Seven villages are set to be evacuated for the expansion of the Sanjay National Park in Madhya Pradesh, ostensibly for wildlife conservation.
“The problem is that the government is chasing us out,” laments Phulwait Singh. Singh is one of 15,000 people, indigenous forest dwellers, living in villages bordering Sanjay National Park forests in Madhya Pradesh. Nibhiya, where Singh lives, was settled in fifty years back. The villagers depend on agriculture, raising cattle and collecting forest produce for their livelihood. The Scheduled Tribes and Other Traditional Forest Dwellers Recognition of Forest Rights Act of 2006 (FRA) guarantees the right of these communities to land and forest produce, denied them under the continuation of the erstwhile colonial forest laws. The villagers have documents giving them right to their land and yet they are set to be dispossessed and displaced from their land.

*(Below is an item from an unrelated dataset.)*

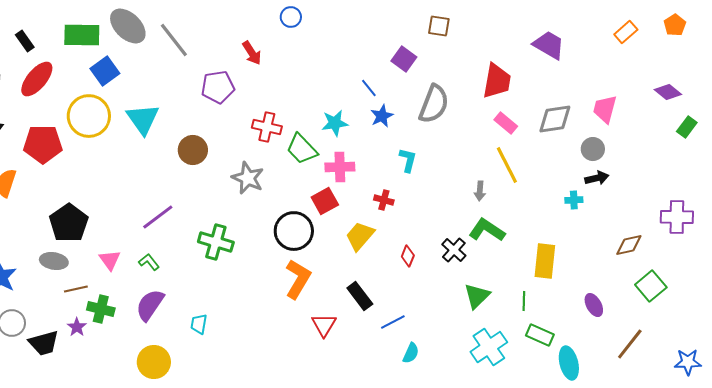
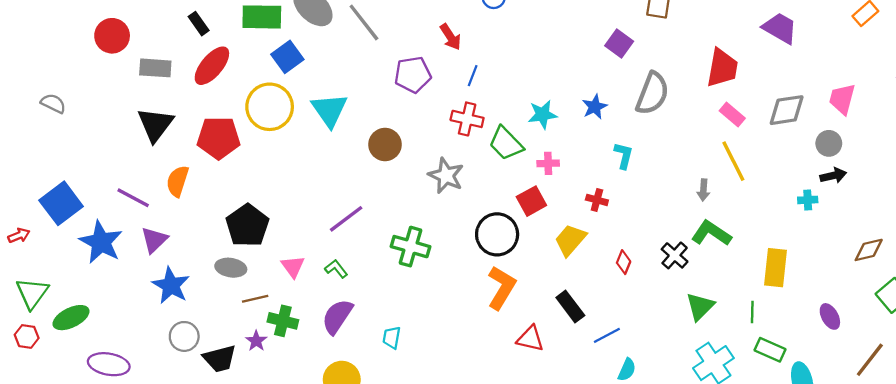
blue line: (369, 88) -> (473, 76), moved, turned 60
pink cross: (340, 167) -> (548, 163), size x0.7
red triangle: (324, 325) -> (530, 339), turned -48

Traditional forest dwelling communities were deprived of their rights and denied access to the forest under the Indian Forest Act of 1927. This colonial law, under the garb of conservation, was enacted to further the British exploitation of timber. In post-independence India, this law continued despite the detriment to forests which were often transformed into commercial timber plantations and cleared to aid ‘development’ in form of environmentally harmful dams and mines. The FRA reinstated the rights of the traditional forest communities and also gave them a voice in the maintenance and conservation of forests and wildlife. Contrary to what shortsighted conservationists feared, this, in many cases, has resulted in the preservation of biodiversity by foiling the government’s plans to fell traditional trees and create artificial plantations to be used for the timber trade.
In Madhya Pradesh, the government is planning the expansion of the Sanjay Tiger Reserve. Under Clause 4 of the FRA, the government can only remove villages when it can prove beyond doubt that human habitation is directly the cause of harm to wildlife. Community Correspondent Kailash Singh is of the opinion that the government has no real reason to evict the villagers. “There have been no cases of human-animal conflict here,” he says. The FRA further stipulates that in such cases, where the government has established that eviction is needed in the interest of wildlife conservation, they need the people’s consent and provide them with adequate rehabilitation that guarantees their livelihood. Back in 2008, in a meeting with the Gram Sabhas (village councils), the officials agreed to a compensation of Rupees 10 lakhs per family. The villagers have repeatedly petitioned the government for land in exchange of their present land titles to no avail.
“The forest is the source of sustenance for the people from these seven villages. They collect fodder for cattle, medicinal herbs and forest produce like tendu leaves and mahua. They are afraid of their future with this meagre compensation. They’ve been living in a pristine environment that they’ve maintained. It’s not like they use gadgets like refrigerators and air conditioners–they have a simple lifestyle based on whatever is accessible in their natural surrounding,” asserts Kailash. Villagers are under a lot of pressure and feel they have no choice. Phulwait Singh says “The compensation is not sufficient, but what choice do we have?” Her husband Talvir Singh adds “We want the land so we have secure livelihoods. We’ll leave if we are resettled and given land in exchange for what we are giving up.” Even the compensation amount, agreed upon in 2008, has not been adjusted for inflation.
There have been numerous instances of administrative feet dragging regarding the implementation of the FRA as well as blatant violations of the provisions by officials from across the country. The Forest Advisory Committee has recently sanctioned a large dam (77 meters in height) in the heart of the critical tiger habitat in Panna in Madhya Pradesh. This ‘development’ project will require the felling of 18 lakh trees and seriously imperil the conservation of the endangered national animal. Moves like this cast a shadow on the real intent of the officialdom when they use wildlife conservation as an excuse to deprive marginalised communities of their rights. Some villagers have already accepted the meagre compensation in Sanjay National Reserve because they fear eviction. These are not unfounded fears as the government has repeatedly transgressed laws and trampled upon the rights of the most marginalised. As environmental activists across the country are gearing up to campaign against the destruction of the tiger reserve in Panna, will they remember these forest dwellers in the neighbouring district of the same state?